From Left: Guitarist Mick Jones and singer Lou Gramm. 

Well, it sounds like one of rock’s most enduring modern feuds might finally be over as it has been reported the Foreigner mastermind Mick Jones and ex-singer Lou Gramm have put aside their differences and will share a stage in June for the first time in a decade.

The reason for the sudden change of heart is due to their induction into the Songwriters Hall Of Fame. Gramm himself said it was easy to finally pick up the phone and contact his former bandmate since it’s in recognition of several of their major hits including Feels Like The First Time, Cold As Ice, Hot Blooded and Juke Box Hero.

The vocalist tells Artisan News: “I’ve talked with Mick for the first time in over ten years. He seems to be doing well; his health has improved quite a bit.

“It wasn’t so difficult, considering we were both being honored as a songwriting team. I called him and congratulated him, then he congratulated me.

“We both knew they were expecting us to perform a couple of songs and we got right down to talking about it. It’s going to be a lot of fun.”

For those of you unfamiliar with the saga, Gramm left Foreigner in 2003 after citing Jones’ inability to stay away from alcohol as the main reason. He would later go on to say that he had always felt like a sideman during much of his time in the band, and in 2009 the singer told Smashing Interviews that Jones had deliberately elbowed him out of writing credits for the band’s hit song I Want To Know What Love Is. On a separate occasion he also suggested that Jones had deliberately sabotaged the 1991 album release of his side-project Shadow King by applying unnecessary pressure to their mutual record label.

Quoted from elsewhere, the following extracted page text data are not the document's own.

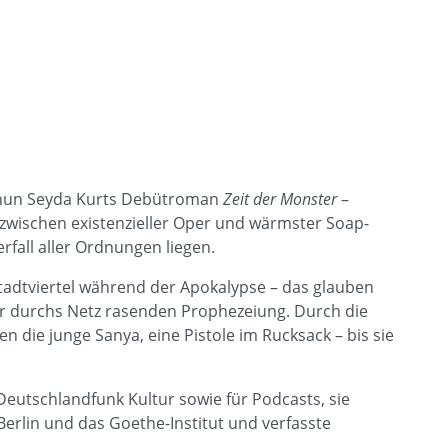
nun Seyda Kurts Debütroman
Zeit der Monster
–
wischen existenzieller Oper und wärmster Soap-
rfall aller Ordnungen liegen.
Stadtviertel während der Apokalypse – das glauben
er durchs Netz rasenden Prophezeiung. Durch die
n die junge Sanya, eine Pistole im Rucksack – bis sie
 Deutschlandfunk Kultur sowie für Podcasts, sie
 Berlin und das Goethe-Institut und verfasste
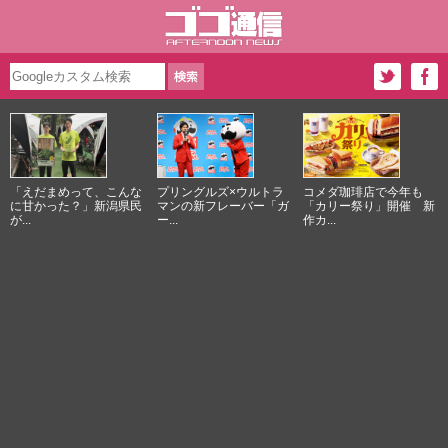
「えだまめって、こんな
プリングルズ×ウルトラ
コメダ珈琲店で今年も
に甘かった？」新潟県民
マンの新フレーバー「ガ
「カリー祭り」開催 新
が...
ー...
作カ...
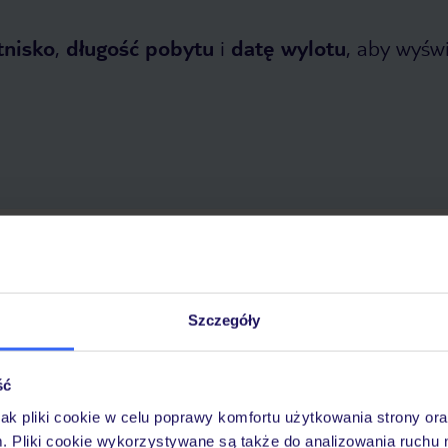
tnisko
,
długość pobytu
i
datę wylotu
, aby wyświe
etnia 2026
do
1 listopada 2026
Dlaczego warto wybrać TUI?
Szczegóły
ść
óży
Tylko u nas opieka na
10
30 lat w Polsce
wakacjach 24/7
jak pliki cookie w celu poprawy komfortu użytkowania strony or
m. Pliki cookie wykorzystywane są także do analizowania ruchu 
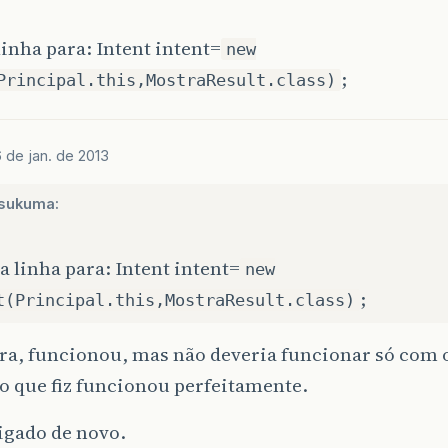
inha para: Intent intent=
new
;
Principal.this,MostraResult.class)
 de jan. de 2013
sukuma:
 linha para: Intent intent=
new
;
t(Principal.this,MostraResult.class)
ara, funcionou, mas não deveria funcionar só com 
o que fiz funcionou perfeitamente.
igado de novo.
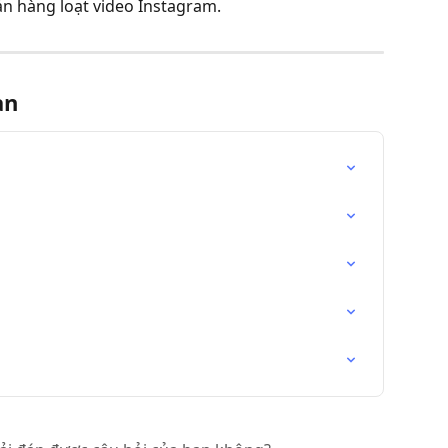
ản hàng loạt video Instagram.
an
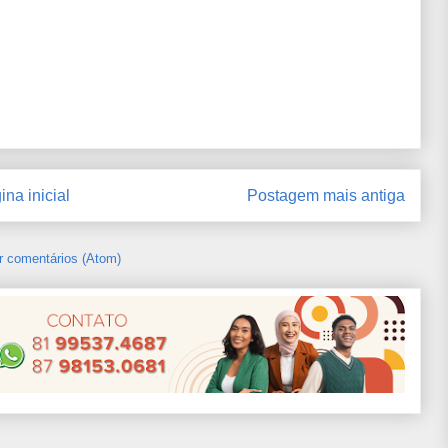
ina inicial
Postagem mais antiga
r comentários (Atom)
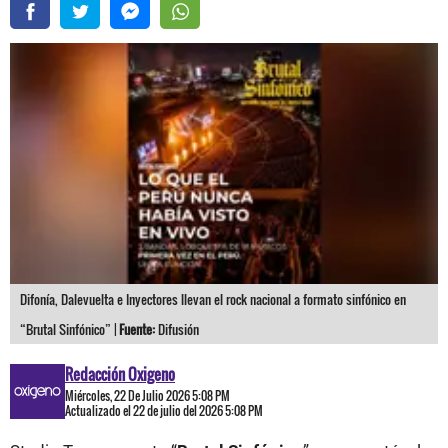
Difonía, Dalevuelta e Inyectores llevan el rock nacional a formato sinfónico en
“Brutal Sinfónico” |
Fuente:
Difusión
Redacción Oxigeno
Miércoles, 22 De Julio 2026 5:08 PM
Actualizado el 22 de julio del 2026 5:08 PM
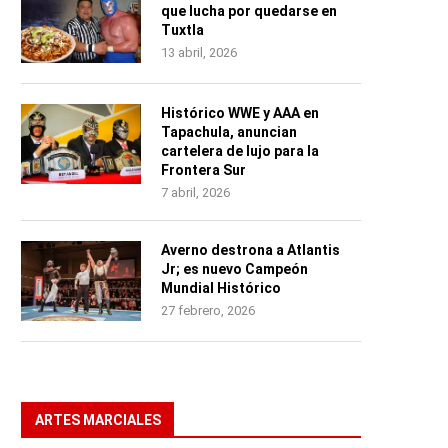
que lucha por quedarse en
Tuxtla
13 abril, 2026
Histórico WWE y AAA en
Tapachula, anuncian
cartelera de lujo para la
Frontera Sur
7 abril, 2026
Averno destrona a Atlantis
Jr; es nuevo Campeón
Mundial Histórico
27 febrero, 2026
ARTES MARCIALES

More recently in 2011, Gramm said that the lineup of Foreigner featuring Kelly Hansen as his replacement was “false advertising,” adding: “He’s put a new band together, and is calling it Foreigner. And that’s all well and good, but unless I’m singing, it’s not.”

Conversely, Jones himself felt he had good reason for continuing under the name, saying: “Through the 90s Lou and I were really not seeing eye-to-eye. I always felt Lou was far more interested in doing a solo career. So I’d been fighting a long time. I just wanted to resuscitate the band and see if I could really present the band I felt Foreigner deserved to be.”

Both have also been battling health problems recently. Jones suffered a heart attack last year and Gramm – who formed the Lou Gramm Band in 2004 – underwent a brain tumor operation in 1997 and remains on medication for diabetes.

Aerosmith writing team Steven Tyler and Joe Perry will also be inducted into the Songwriters Hall Of Fame at the ceremony in New York on June 13.